Evitando transitar por uma avenida movimentada, resolvi cortar o caminho por uma rua de terra. Passa uma ponte de madeira e lá estava no meio do caminho um mangueiral. Um chão forrado de mangas e aquela sombra que sossega o corpo e acalma a alma. Sombras que escondem mistérios e frescor da umidade armazenada. Me senti rei! Para além de ter os lírios do campo como contemplação, tinha eu as mangas que alimentam e fortalecem meu desejo de compor com elas e com minha bicicleta o cenário da felicidade pantaneira.

Coloquei na sacola as que consegui pegar e também levei comigo a eternização daquele momento. Não era eu um ladrão de manga, afinal, por legítimo pertencimento cultural, elas são livres, de todos que a admiram. A ofensa maior é tirar dela o caráter coletivo. Lembro de gente que escrevia o nome na manga quando ela ainda estava no pé e ainda estava de vez; sem dó pegava a caneta bic e determinava a propriedade indevidamente. Coitados, esses tinha a manga chupada e ficava apenas a casca e nome pendurados na mangueira. Mas quem faria isso? Um mais esperto eu mesmo um passarinho mais faminto. E como é dolorido engendrar estratégias para pegar a manga mais linda nos galhos mais altos, tê-la na mão e perceber que um passarinho comeu a parte que não era visível. Por que não comeu tudo, passarinho!

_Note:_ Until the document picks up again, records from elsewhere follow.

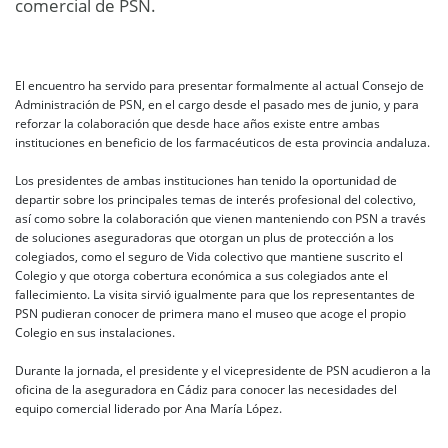
comercial de PSN.
El encuentro ha servido para presentar formalmente al actual Consejo de
Administración de PSN, en el cargo desde el pasado mes de junio, y para
reforzar la colaboración que desde hace años existe entre ambas
instituciones en beneficio de los farmacéuticos de esta provincia andaluza.
Los presidentes de ambas instituciones han tenido la oportunidad de
departir sobre los principales temas de interés profesional del colectivo,
así como sobre la colaboración que vienen manteniendo con PSN a través
de soluciones aseguradoras que otorgan un plus de protección a los
colegiados, como el seguro de Vida colectivo que mantiene suscrito el
Colegio y que otorga cobertura económica a sus colegiados ante el
fallecimiento. La visita sirvió igualmente para que los representantes de
PSN pudieran conocer de primera mano el museo que acoge el propio
Colegio en sus instalaciones.
Durante la jornada, el presidente y el vicepresidente de PSN acudieron a la
oficina de la aseguradora en Cádiz para conocer las necesidades del
equipo comercial liderado por Ana María López.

A transgressão relativa às mangas não está em furtá-las, mas em comê-las verdes com sal... coisa de gente jovem. Coisa de gente que convida para comer “manguncinha”, na tentativa de fazer achar que está convidando para saborear um baguncinha em uma carrocinha de lanche, mas tá chamando mesmo é pra chupar manga, que é de graça. Baguncinha é um x-bagunça pequeno e leva salsicha, ovo, hambúrguer, salada, presunto e queijo; e colocar fatias de manga poderia torna-lo mais interessante, não é.

Em época, não é só o baguncinha que perde clientela. Reclamam o povo das padarias da mudança de hábito:

-Vai lá buscar o pão.

-Mas tem manga!!

Buscar o pão para o café da manhã ou para um lanche no meio da tarde. A manga é muito mais vantajosa tanto nutricionalmente quanto financeiramente. E quando as padarias farão pão com manga? Não se sei seria bom. O fundamental nessas épocas é diversificar o negócio e oferecer outros, como cerveja. Balcão e freezer e se tem um bar com cestas de pães. Assim que aparecem as bardarias, como afirma um amigo filósofo. Ai os diálogos muda:

-Onde você vai?

-Comprar pão.

-Mas tem manga.

-Já chupei, mas eu QUERO PÃO!

Sei...

Ainda é época de manga, aproveitemos delas e do que mais for bom.